Task to carry out => Those lines of the following listing which contain the string "jongens" should be returned.
-- Opening Marker --
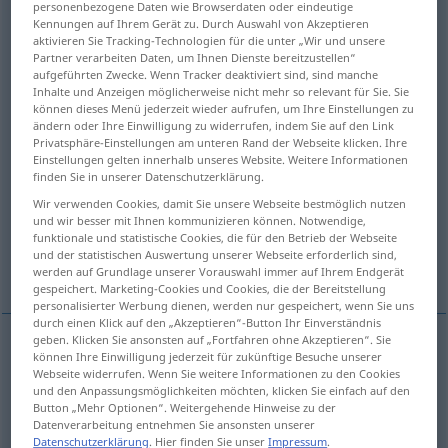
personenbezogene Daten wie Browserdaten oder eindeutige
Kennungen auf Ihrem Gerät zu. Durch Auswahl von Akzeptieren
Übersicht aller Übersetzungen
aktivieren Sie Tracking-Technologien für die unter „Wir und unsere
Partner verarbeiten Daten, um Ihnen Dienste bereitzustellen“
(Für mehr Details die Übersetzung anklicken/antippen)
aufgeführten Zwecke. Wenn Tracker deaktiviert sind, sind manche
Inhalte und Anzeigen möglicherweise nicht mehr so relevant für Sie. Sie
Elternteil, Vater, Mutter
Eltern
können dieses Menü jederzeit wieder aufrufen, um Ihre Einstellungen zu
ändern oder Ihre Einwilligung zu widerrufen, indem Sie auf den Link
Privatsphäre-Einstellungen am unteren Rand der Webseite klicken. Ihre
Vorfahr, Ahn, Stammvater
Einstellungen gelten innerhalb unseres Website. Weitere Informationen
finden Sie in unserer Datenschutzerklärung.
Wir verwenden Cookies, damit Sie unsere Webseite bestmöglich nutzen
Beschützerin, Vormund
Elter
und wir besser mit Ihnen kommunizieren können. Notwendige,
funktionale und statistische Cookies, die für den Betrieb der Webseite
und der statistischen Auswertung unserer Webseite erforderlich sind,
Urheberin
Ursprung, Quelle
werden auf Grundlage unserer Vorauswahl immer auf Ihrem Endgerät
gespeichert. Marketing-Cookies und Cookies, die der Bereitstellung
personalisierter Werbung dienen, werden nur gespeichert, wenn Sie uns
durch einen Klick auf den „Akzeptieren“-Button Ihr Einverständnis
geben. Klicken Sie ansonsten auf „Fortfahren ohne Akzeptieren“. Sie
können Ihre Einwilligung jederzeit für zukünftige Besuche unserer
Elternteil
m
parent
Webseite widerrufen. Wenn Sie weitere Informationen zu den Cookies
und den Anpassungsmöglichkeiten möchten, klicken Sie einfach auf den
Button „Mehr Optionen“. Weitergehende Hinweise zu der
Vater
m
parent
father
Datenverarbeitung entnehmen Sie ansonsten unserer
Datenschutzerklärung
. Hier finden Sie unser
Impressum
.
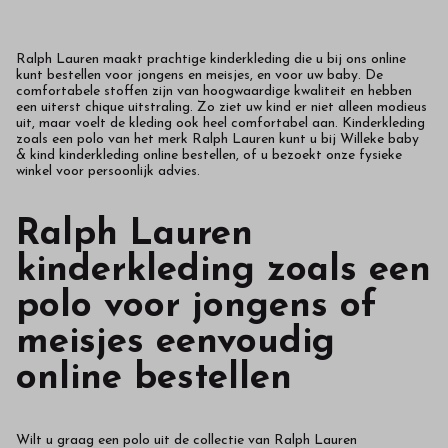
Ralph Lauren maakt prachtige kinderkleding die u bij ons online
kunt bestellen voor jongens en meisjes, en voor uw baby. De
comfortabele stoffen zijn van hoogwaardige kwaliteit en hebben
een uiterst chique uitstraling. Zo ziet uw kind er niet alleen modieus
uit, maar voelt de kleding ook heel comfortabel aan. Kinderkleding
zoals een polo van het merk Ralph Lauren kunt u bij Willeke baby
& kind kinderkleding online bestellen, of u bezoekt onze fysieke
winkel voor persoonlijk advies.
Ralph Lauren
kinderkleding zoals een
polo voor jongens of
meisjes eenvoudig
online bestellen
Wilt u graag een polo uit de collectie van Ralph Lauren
-- Closing Marker --
-- Opening Marker --
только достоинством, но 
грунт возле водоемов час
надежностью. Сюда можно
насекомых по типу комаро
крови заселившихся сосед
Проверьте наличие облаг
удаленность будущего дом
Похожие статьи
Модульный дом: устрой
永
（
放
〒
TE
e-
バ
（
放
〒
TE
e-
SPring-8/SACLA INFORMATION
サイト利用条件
-- Closing Marker --
Result for this task =>
kunt bestellen voor jongens en meisjes, en voor uw baby. De
polo voor jongens of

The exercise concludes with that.